Assessment of a movement disorder featuring spasticity may involve several health professionals depending on the affected individual's situation, and the severity of their condition. This may include physical therapists, physicians (including neurologists and rehabilitation physicians), orthotists and occupational therapists. Assessment is needed of the affected individual's goals, their function, and any symptoms that may be related to the movement disorder, such as pain. A thorough assessment will include analysis of posture, active movement, muscle strength, movement control and coordination, and endurance, as well as spasticity (response of the muscle to stretch). Spastic muscles typically demonstrate a loss of selective movement, including a loss of eccentric control (decreased ability to actively lengthen). While multiple muscles in a limb are usually affected in the upper motor neuron syndrome, there is usually an imbalance of activity, such that there is a stronger pull in one direction, such as into elbow flexion. Decreasing the degree of this imbalance is a common focus of muscle strengthening programs. Spastic movement disorders also typically feature a loss of stabilisation of an affected limb or the head from the trunk, so a thorough assessment requires this to be analysed as well.
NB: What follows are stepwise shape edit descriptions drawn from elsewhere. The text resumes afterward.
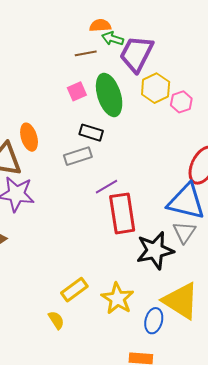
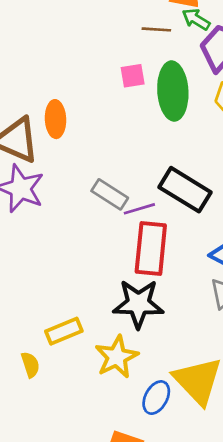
black rectangle: (91, 133) -> (185, 190), moved, size x1.6
gray rectangle: (78, 156) -> (110, 194), moved, turned 36
black star: (155, 250) -> (138, 304), moved

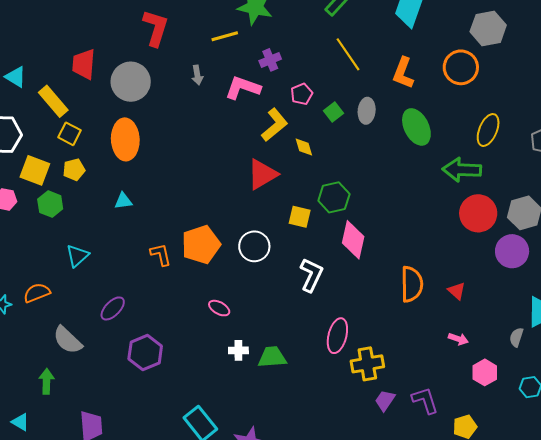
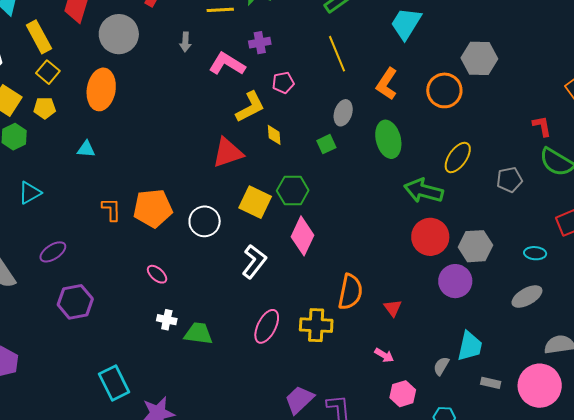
green square: (334, 112) -> (326, 144), moved
yellow square: (300, 217) -> (255, 202), size x1.4
yellow cross: (367, 364) -> (316, 325), moved
purple trapezoid: (385, 400) -> (299, 400), size x1.4

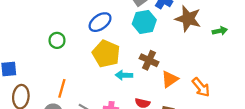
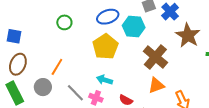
cyan hexagon: (144, 22) -> (134, 26), moved
brown cross: (149, 60) -> (155, 57), moved, size x1.4
cyan arrow: (124, 75) -> (105, 80), moved

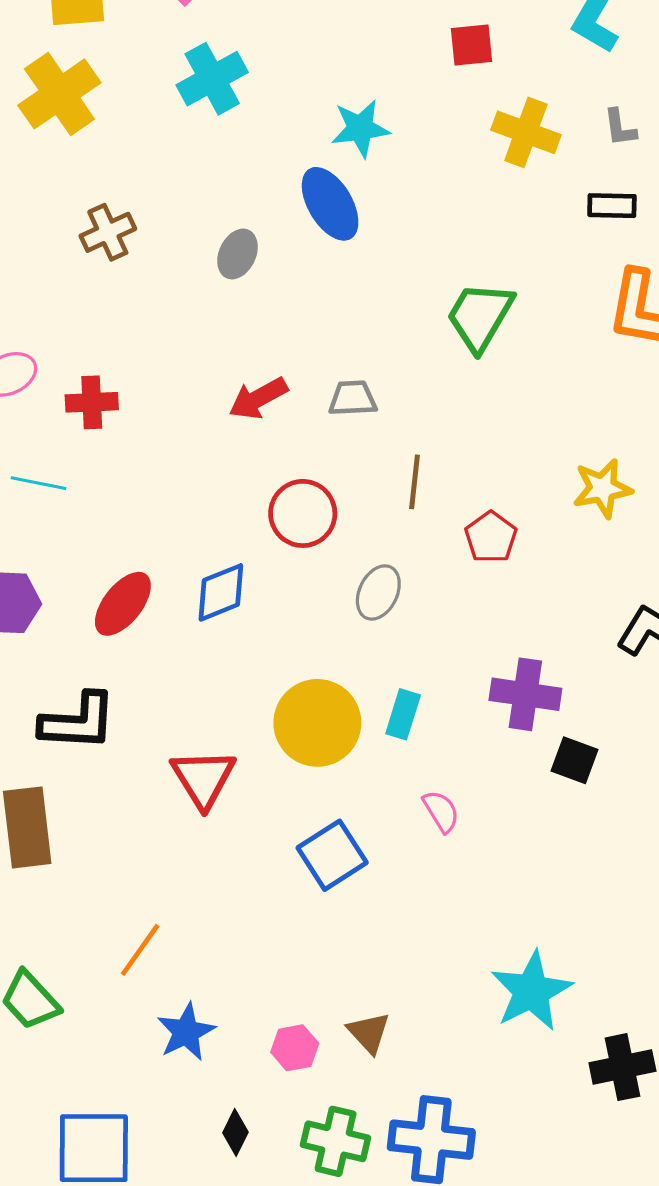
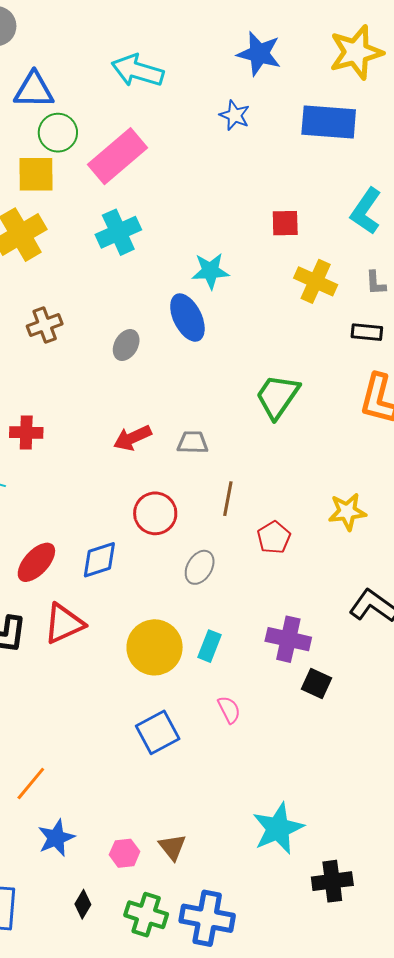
red triangle: (203, 778) -> (64, 624), moved, turned 33

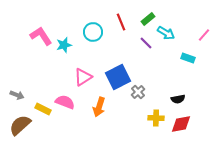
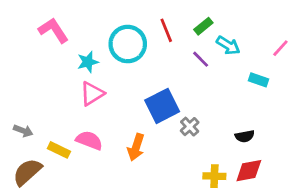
cyan circle: (93, 32) -> (128, 44), size x1.4
pink L-shape: (41, 36) -> (53, 30), moved
pink triangle: (83, 77) -> (92, 94), moved
yellow cross: (156, 118) -> (214, 176), moved

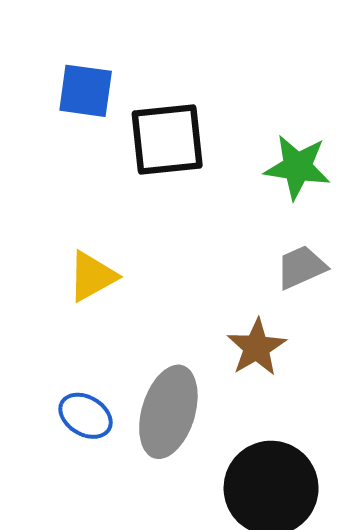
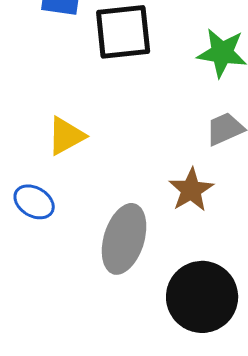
blue ellipse: (86, 416) -> (34, 202), moved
Secondary effects are likely to impact on assessment of spastic muscles. If a muscle has impaired function following an upper motor neuron lesion, other changes such as increased muscle stiffness are likely to affect the feeling of resistance to passive stretch. Other secondary changes such as loss of muscle fibres following acquired muscle weakness are likely to compound the weakness arising from the upper motor neuron lesion. In severely affected spastic muscles, there may be marked secondary changes, such as muscle contracture, particularly if management has been delayed or absent.
Physical therapy is the predominant treatment of symptoms. Orthopedic shoes and foot surgery can be used to manage foot problems.